_Records for processing_:
■ ■ ■ ■ ■ ■ ■

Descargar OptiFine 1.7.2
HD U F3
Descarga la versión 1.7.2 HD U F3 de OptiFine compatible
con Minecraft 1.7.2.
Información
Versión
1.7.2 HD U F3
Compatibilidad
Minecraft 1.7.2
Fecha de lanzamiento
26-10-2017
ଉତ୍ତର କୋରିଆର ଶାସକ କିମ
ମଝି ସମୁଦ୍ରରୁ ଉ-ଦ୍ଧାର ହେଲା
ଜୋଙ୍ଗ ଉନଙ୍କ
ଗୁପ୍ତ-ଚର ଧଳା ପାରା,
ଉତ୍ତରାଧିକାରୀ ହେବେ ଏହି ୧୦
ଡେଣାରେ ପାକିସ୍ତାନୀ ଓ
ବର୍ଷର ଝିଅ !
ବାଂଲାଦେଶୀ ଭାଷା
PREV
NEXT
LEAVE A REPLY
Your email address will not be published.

■ ■ ■ ■ ■ ■ ■

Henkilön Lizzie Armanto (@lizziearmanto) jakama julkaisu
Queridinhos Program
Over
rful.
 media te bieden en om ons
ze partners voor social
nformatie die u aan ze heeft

■ ■ ■ ■ ■ ■ ■

_What you need to do_: Every line of the records containing the word "OptiFine" must appear in the answer.

_Answer_:
Descargar OptiFine 1.7.2
Descarga la versión 1.7.2 HD U F3 de OptiFine compatible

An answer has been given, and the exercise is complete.